Meski demikian, ambisi kedua negara ini bisa disalahmengerti oleh negara-negara lainnya. Seperti para pendahulunya, Perancis dan Jerman—dahulu plus Inggris—menginginkan Eropa yang ”berbeda kecepatan” yang akan berpusat di zona euro. Selama puluhan tahun, negara-negara yang memiliki tingkat kemajuan tinggi di Eropa tak sabar karena selalu harus menunggu pergerakan negara-negara anggota yang ”lamban”, termasuk di sini adalah negara-negara yang berada di luar zona euro, seperti kubu Visegrad.
Namun, kebijakan ini akan membuat kelompok nonzona euro merasa diperlakukan sebagai anggota ”kelas dua”. Bukan hanya itu, fokus Macron terhadap relasi Perancis-Jerman juga akan menimbulkan rasa iri dan meminggirkan negara-negara lainnya.
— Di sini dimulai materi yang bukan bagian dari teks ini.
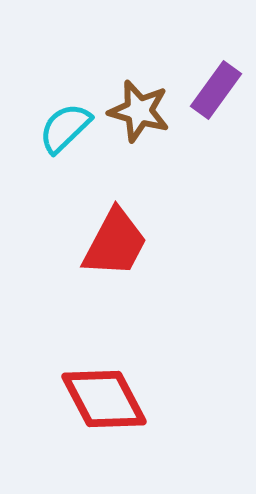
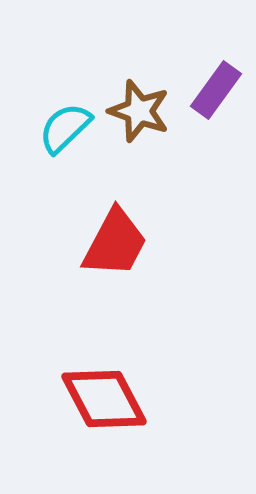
brown star: rotated 4 degrees clockwise
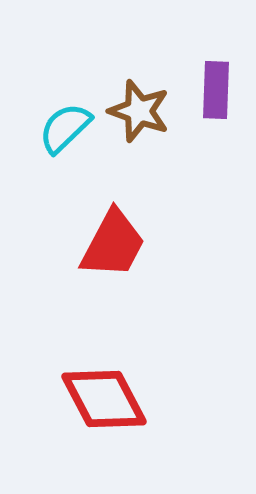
purple rectangle: rotated 34 degrees counterclockwise
red trapezoid: moved 2 px left, 1 px down
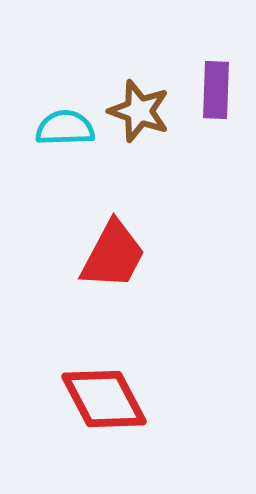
cyan semicircle: rotated 42 degrees clockwise
red trapezoid: moved 11 px down
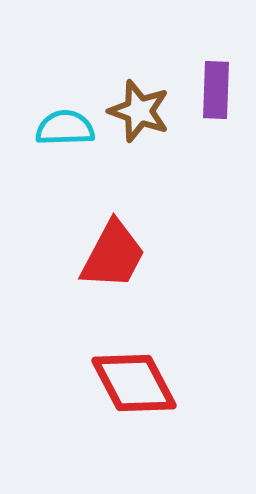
red diamond: moved 30 px right, 16 px up
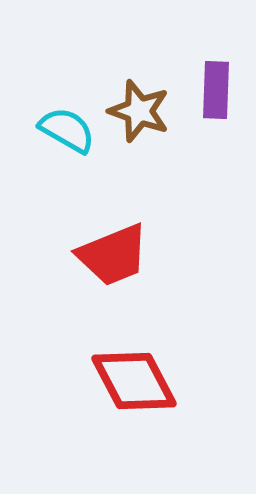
cyan semicircle: moved 2 px right, 2 px down; rotated 32 degrees clockwise
red trapezoid: rotated 40 degrees clockwise
red diamond: moved 2 px up
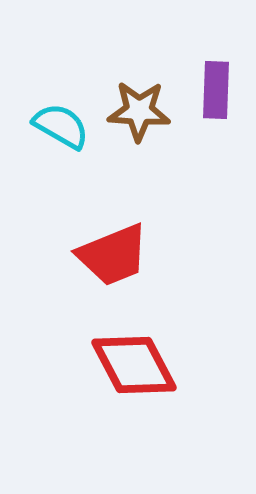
brown star: rotated 16 degrees counterclockwise
cyan semicircle: moved 6 px left, 4 px up
red diamond: moved 16 px up
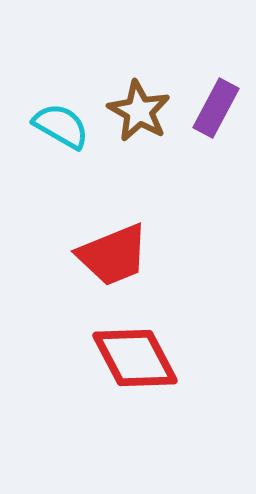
purple rectangle: moved 18 px down; rotated 26 degrees clockwise
brown star: rotated 26 degrees clockwise
red diamond: moved 1 px right, 7 px up
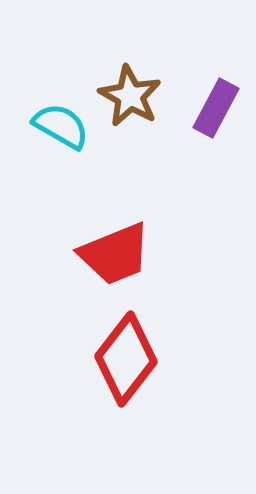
brown star: moved 9 px left, 15 px up
red trapezoid: moved 2 px right, 1 px up
red diamond: moved 9 px left, 1 px down; rotated 66 degrees clockwise
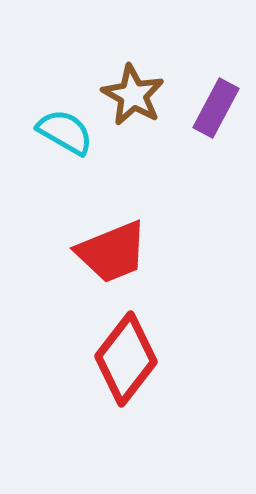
brown star: moved 3 px right, 1 px up
cyan semicircle: moved 4 px right, 6 px down
red trapezoid: moved 3 px left, 2 px up
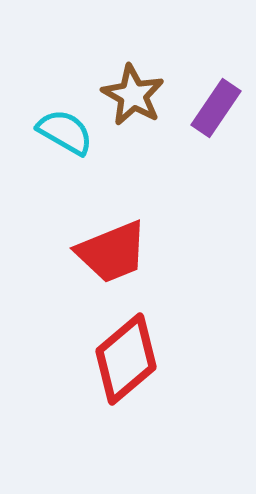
purple rectangle: rotated 6 degrees clockwise
red diamond: rotated 12 degrees clockwise
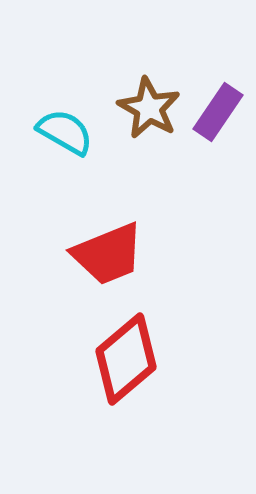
brown star: moved 16 px right, 13 px down
purple rectangle: moved 2 px right, 4 px down
red trapezoid: moved 4 px left, 2 px down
Mengantisipasi kemungkinan itu, Macron mengambil langkah yang tidak dilakukan para pemimpin Perancis sebelumnya, yaitu lebih intens menggalang hubungan dengan negara-negara di luar zona euro, antara lain dengan melakukan kunjungan ke negara-negara eks Eropa Timur. Ia juga mengikutsertakan Italia dan Spanyol dalam pertemuan Jerman-Perancis di Paris.
Intinya, Perancis dan Jerman akan kembali menjadi lokomotif Eropa. ” "Eropa harus bangun dari tidur. Kita harus menetapkan cakrawala bersama-sama. Kita akan menjadi pemimpin dunia masa depan,” kata Macron.